Collected data
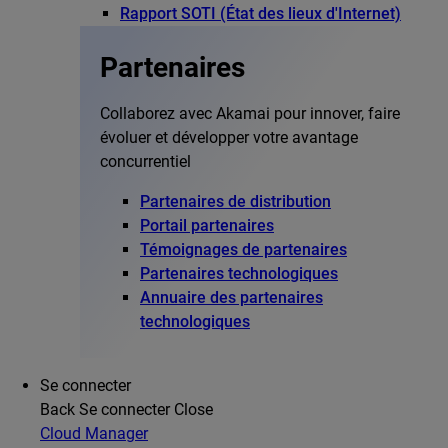
Rapport SOTI (État des lieux d'Internet)
Partenaires
Collaborez avec Akamai pour innover, faire
évoluer et développer votre avantage
concurrentiel
Partenaires de distribution
Portail partenaires
Témoignages de partenaires
Partenaires technologiques
Annuaire des partenaires
technologiques
Se connecter
Back
Se connecter
Close
Cloud Manager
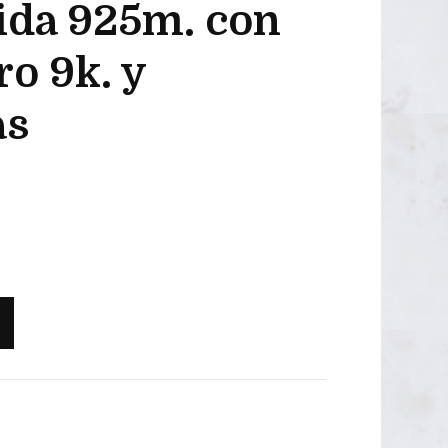
ida 925m. con
OUTLET 50€
ro 9k. y
OUTLET 40-45€
as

**Work request**
Report how many lines above hold "technologiques", number only.

**Written response**
2